Now, with Nirmalya before her, dangling his legs from the divan, eating from the trolley, a different set of pleasures and anxieties replaced the previous one.
‘Do you like the fish? How was your day?’
She always asked these or similar questions; but she also viewed him, always, with a mixture of excitement and foreboding. She felt he was special; more special than other children. If asked to explain herself, she probably couldn’t have done so; but, from the moment he was born, she’d held the belief with conviction. Nothing he’d done — at school or at home — had necessarily proved her right. In fact, the time he’d spent at school, until recently, had been miserable.

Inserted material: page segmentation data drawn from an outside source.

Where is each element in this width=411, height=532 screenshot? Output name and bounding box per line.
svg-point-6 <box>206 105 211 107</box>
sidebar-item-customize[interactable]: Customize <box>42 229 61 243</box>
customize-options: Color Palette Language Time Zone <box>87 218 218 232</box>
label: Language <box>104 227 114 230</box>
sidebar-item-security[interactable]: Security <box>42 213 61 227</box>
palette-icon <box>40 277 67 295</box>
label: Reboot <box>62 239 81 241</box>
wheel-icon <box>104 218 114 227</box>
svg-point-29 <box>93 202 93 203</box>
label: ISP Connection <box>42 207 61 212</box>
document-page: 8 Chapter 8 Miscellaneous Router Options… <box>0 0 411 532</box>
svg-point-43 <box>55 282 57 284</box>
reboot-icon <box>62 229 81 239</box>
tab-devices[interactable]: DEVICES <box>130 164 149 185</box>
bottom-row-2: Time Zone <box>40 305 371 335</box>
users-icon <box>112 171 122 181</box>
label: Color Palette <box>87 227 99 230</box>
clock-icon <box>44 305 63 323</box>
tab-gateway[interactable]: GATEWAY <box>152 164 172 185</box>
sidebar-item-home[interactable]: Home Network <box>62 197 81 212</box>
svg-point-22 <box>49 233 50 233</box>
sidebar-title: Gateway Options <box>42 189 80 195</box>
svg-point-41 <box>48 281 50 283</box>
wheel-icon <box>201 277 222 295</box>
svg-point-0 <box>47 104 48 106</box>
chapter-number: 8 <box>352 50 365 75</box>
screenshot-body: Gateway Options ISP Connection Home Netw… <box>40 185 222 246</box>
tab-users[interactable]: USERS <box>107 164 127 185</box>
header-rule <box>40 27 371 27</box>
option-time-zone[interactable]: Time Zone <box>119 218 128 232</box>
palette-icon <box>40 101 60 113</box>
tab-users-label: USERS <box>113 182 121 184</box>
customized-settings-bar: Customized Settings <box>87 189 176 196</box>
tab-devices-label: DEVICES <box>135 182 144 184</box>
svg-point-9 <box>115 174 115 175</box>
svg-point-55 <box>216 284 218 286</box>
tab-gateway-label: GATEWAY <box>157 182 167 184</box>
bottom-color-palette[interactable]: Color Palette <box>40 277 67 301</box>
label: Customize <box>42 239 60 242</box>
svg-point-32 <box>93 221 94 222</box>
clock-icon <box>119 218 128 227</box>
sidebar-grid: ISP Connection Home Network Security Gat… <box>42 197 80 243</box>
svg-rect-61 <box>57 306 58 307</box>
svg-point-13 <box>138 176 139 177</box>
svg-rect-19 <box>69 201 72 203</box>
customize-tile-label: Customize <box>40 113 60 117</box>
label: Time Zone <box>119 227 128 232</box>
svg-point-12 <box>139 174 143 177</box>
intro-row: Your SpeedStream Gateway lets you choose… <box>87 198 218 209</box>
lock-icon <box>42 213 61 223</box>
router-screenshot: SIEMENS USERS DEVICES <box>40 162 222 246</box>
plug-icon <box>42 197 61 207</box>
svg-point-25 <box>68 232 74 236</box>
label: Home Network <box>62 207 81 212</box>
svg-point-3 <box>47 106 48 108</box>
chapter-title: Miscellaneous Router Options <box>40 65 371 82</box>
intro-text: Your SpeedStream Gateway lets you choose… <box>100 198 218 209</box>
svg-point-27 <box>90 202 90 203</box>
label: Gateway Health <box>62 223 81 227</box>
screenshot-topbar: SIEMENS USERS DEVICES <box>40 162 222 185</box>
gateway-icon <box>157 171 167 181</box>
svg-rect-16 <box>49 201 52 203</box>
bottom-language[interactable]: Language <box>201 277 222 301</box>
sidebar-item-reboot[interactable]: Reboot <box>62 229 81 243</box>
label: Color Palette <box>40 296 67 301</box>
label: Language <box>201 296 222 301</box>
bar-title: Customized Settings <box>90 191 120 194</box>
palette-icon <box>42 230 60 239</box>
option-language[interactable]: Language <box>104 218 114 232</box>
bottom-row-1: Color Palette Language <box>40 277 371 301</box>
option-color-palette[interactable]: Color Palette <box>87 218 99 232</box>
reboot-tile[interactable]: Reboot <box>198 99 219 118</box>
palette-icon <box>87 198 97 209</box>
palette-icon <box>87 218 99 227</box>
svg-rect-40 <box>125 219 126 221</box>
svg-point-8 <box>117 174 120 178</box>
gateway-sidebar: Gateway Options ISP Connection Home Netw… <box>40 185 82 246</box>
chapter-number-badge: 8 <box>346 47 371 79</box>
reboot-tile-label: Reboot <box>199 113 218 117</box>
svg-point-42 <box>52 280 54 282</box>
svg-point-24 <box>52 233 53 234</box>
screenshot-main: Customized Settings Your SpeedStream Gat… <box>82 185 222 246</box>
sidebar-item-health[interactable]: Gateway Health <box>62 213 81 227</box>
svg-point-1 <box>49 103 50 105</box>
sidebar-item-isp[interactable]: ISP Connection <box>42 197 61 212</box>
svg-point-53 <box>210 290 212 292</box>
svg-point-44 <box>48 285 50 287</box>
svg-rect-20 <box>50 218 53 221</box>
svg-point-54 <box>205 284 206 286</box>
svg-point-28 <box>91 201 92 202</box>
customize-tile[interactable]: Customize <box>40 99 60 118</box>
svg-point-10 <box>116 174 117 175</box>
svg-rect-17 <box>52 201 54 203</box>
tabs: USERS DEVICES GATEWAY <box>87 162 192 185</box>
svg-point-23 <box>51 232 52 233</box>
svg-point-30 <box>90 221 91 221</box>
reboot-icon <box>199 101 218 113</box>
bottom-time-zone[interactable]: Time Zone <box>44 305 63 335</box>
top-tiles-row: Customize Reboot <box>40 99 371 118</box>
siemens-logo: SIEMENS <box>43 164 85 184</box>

This only strengthened her conviction — the teachers didn’t have the insight to understand him.
He scraped the white fish and its black skin off the bone. He was bright and sunny — thoughts racing in his head — as he always was when he came back home; as if the reluctant boy of the morning had gone to never return.
‘I want to go and fetch Baba today!’ he said.
‘Yes, yes.’
Mrs Sengupta saw this homecoming as an apogee of something; she didn’t quite know what. Next morning it would go bad again; there would be the usual waning of enthusiasm. She would have to cope with the transformation. It repeated itself on every weekday morning.
Once or twice a week, a maulvi saheb came to the flat, a man who looked exactly like a ‘maulvi saheb’ should. He was an extremely polite man with hidden reserves of personality, a thin man with a small skull cap on his head and a beard.